The movie even has the audacity to cast Michael J. Fox, probably the most likable screen prescene to ever emerge out of 1980’s Hollywood, as an asshole, a reporter more preoccupied with his job and his own looks then anything else. The movie’s obnoxious cast is best signified by Danny DeVito’s role as the Rude Gambler, a character with no other name. DeVito heightens his innate, and usually better used, abrasiveness to play a character that contributes absolutely nothing to the plot.

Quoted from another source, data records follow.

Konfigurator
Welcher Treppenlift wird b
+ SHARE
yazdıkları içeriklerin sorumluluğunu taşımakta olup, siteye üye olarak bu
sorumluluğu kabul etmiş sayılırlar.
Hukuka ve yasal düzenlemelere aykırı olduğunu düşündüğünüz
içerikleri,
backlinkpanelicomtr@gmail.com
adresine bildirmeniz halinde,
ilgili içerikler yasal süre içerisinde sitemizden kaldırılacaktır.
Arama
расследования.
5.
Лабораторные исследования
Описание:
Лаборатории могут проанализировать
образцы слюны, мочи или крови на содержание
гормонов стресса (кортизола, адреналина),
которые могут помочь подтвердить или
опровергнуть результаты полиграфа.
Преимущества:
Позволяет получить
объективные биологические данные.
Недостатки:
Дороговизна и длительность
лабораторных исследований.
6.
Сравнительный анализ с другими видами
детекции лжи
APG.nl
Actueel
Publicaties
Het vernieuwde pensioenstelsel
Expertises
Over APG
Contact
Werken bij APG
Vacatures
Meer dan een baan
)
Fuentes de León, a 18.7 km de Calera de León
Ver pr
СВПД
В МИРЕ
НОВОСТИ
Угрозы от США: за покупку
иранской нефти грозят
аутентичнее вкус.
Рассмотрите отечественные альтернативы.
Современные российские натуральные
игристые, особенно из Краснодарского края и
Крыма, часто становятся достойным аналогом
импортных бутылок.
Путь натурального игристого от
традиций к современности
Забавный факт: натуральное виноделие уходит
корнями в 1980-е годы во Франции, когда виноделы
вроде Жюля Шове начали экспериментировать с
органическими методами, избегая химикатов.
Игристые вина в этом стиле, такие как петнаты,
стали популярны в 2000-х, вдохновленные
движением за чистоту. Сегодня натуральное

Yet in all the screaming broadness, one or two interesting roles peak their heads out. The most sympathetic character in the film is Jim Brown’s Byron Williams, a washed-up boxing champ now forced to work in a casino. Byron is attempting to put a shattered marriage back together. In one brief scene, where Art tries to recruit him as a debt enforcer, Williams makes it clear that he’s a man who’s done bad things in his life but is trying to put everything back together. Jim Brown has limited range as an actor but the part speaks perfectly to his down-to-Earth charm. He even gets to revive his glory days as an action star, challenging a horde of Martians to a boxing match. Fellow blaxploitation icon Pam Grier plays his estranged wife. A fretting mother might seem like a part beneath the famously tough Grier but she makes it her own, especially when dragging her truant kids onto a bus and yelling at them. In a more focused film, Natalie Portman’s Taffy, the isolated First Daughter, certainly would have had more to do. In the few scenes she has, the character plays like a less-Goth-y version of Lydia Deetz.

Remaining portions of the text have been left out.